If there is one document that separates funded deals from unfunded ones, it is the financial model. Not the pitch deck. The model.

Investors are not just looking at whether the numbers are large enough. They are stress-testing the assumptions underneath them. Common lines of inquiry:

  • Is the revenue build bottom-up or top-down? Top-down models (we will capture 2% of a R10 billion market) are nearly always rejected. Bottom-up models (we have 12 clients paying R80,000 per month; we are adding 2 per quarter based on current sales velocity) are credible.
  • Are unit economics visible? Customer acquisition cost, lifetime value, contribution margin, and payback period should be derivable from the model, not buried or hidden.
  • How does it behave under stress? Investors routinely shock key assumptions: what happens to the business if revenue is 30% below forecast for two quarters? If the model breaks under reasonable stress, the conversation stops.
  • Does it reconcile to actuals? If your model shows a historical period, it should match your audited financials exactly. Discrepancies are red flags.

The data room

A well-organised data room is not just a courtesy; it signals operational maturity. Investors judge businesses by how prepared their documentation is, because it is a proxy for how the management team runs everything else.
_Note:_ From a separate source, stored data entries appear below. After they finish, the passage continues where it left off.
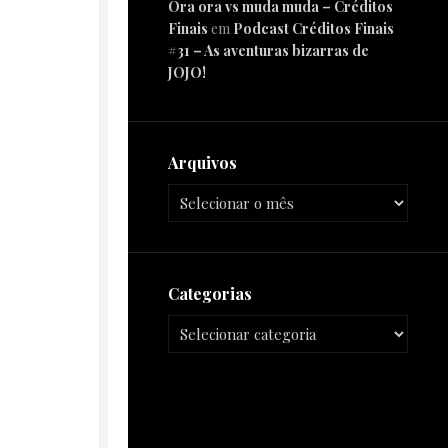
Ora ora vs muda muda – Créditos
Finais
em
Podcast Créditos Finais
#31 – As aventuras bizarras de
JOJO!
Arquivos
Categorias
What belongs in the data room:

  • Three years of audited or reviewed financial statements
  • Up-to-date management accounts (within the last 90 days)
  • Cap table showing shareholding, options, and any convertible instruments
  • CIPC company registration documents and share certificates
  • Material contracts: major client agreements, supplier contracts, key leases
  • Employment agreements for senior management
  • B-BBEE certificate (or verification documentation)
  • Tax clearance certificate
  • Any existing shareholder agreements, loans, or side arrangements

Missing documents from this list are not just administrative inconveniences. They generate questions, create delays, and, for development finance institutions in particular, can stall committee approval until resolved.

Governance and legal

Investors, especially institutional ones, are underwriting not just the economics of the business but the legal and governance integrity of the entity they are investing in. Areas that consistently generate concern:

  • Undocumented shareholder arrangements. Verbal agreements, informal dilution understandings, or undocumented loans from founders to the business create legal ambiguity that any competent investor will want resolved before they sign anything.
  • Related-party transactions. Transactions between the business and founder-related entities need to be disclosed, documented, and ideally conducted at arm’s length. Unexplained related-party flows raise governance concerns.
  • Tax compliance gaps. Outstanding tax obligations are a serious risk in any acquisition or investment. Investors check. SARS can be a creditor that ranks ahead of equity, which fundamentally affects the risk profile of the investment.
  • Undisclosed litigation or disputes. Any material dispute, whether with a client, supplier, employee, or regulatory body, needs to be disclosed. Investors find out eventually. The later they find out, the worse it looks.

The founder and management team

In growth-stage businesses, investors are frequently making a bet on people as much as on the business model. What they are looking for in the management assessment:

  • Depth of insight into the business. Can the founder talk through the financials without notes? Do they know their unit economics and key assumptions? Founders who are not across their own numbers raise questions about operational control.
  • Honesty about weaknesses. Investors are experienced at identifying the vulnerabilities in a business. Founders who acknowledge them credibly, and explain how they are being managed, build more trust than founders who deflect.
  • Key-person risk. For businesses where one or two individuals drive the majority of revenue or relationships, investors will probe what happens if those people leave. Having a plan, or actively building one, matters.
  • References. For larger transactions, investors will ask for references. Know who yours are, and brief them.

Diligence does not kill deals. Surprises do. Everything an investor discovers during diligence that you did not tell them upfront becomes a trust problem, not just a documentation problem.

The best preparation for diligence is not assembling documents at the last minute. It is running your business in a way that means there is nothing to hide, and knowing your numbers well enough to answer questions with confidence.